The cumulative impact of these arrests and others – such as those of the environmentalists who filmed the sewage – is to create a chilling effect among ordinary citizens, say observers. As a result, journalists and others report that they increasingly self-censor their work, public statements and social media posts.

Sopheap of CCHR says the most recent cases represent a ‘heightened targeting of activists [that] is also reflective of the ever-worsening deterioration of the human rights situation in Cambodia.’

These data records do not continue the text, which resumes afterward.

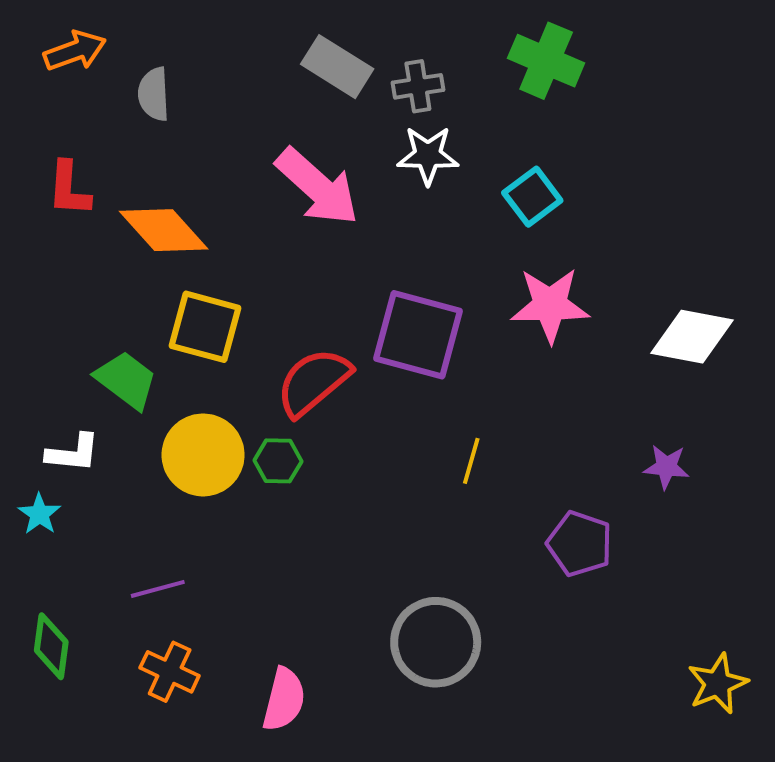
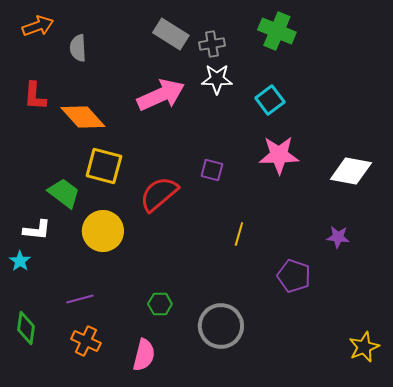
pink arrow: (317, 187) -> (161, 95), turned -66
purple square: (418, 335) -> (212, 170), size x0.5
green hexagon: (278, 461) -> (160, 304), moved

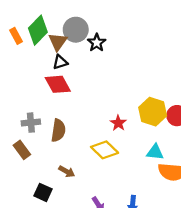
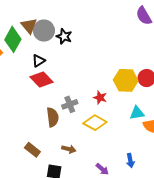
brown triangle: (58, 42) -> (29, 26), moved
gray cross: (31, 123) -> (70, 104), moved
brown rectangle: (22, 150) -> (32, 150), moved

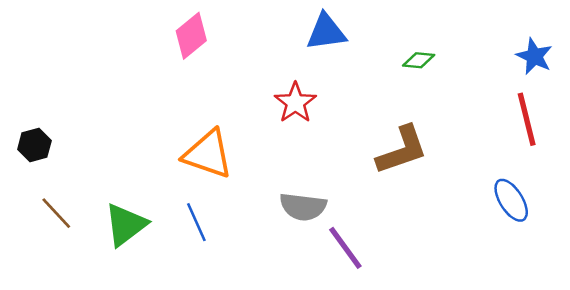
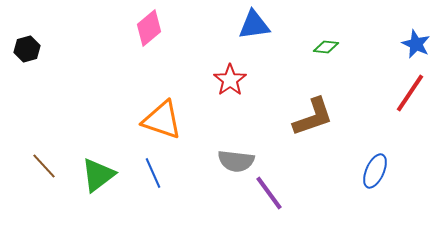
red line: (527, 119) -> (410, 93), turned 48
black hexagon: (34, 145) -> (27, 49), moved
blue ellipse: (511, 200) -> (375, 171), moved, turned 56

‘Activists operate in an increasingly dangerous and restrictive environment and imprisonment has sadly become a common price to pay by all those who dare to speak out for human rights in Cambodia,’ she explains. ‘Despite the international commitments that the RGC [Royal Government of Cambodia] has made, it has shown no genuine efforts to redress the dire human rights situation in the country.’

Sopheap adds that, instead, authorities are relentless in their efforts to curtail fundamental freedoms and to use repressive tactics to suppress critical voices. They do this by means including ‘enacting repressive laws and weaponizing the subservient judiciary to harass human rights defenders, opposition members, and other dissidents.’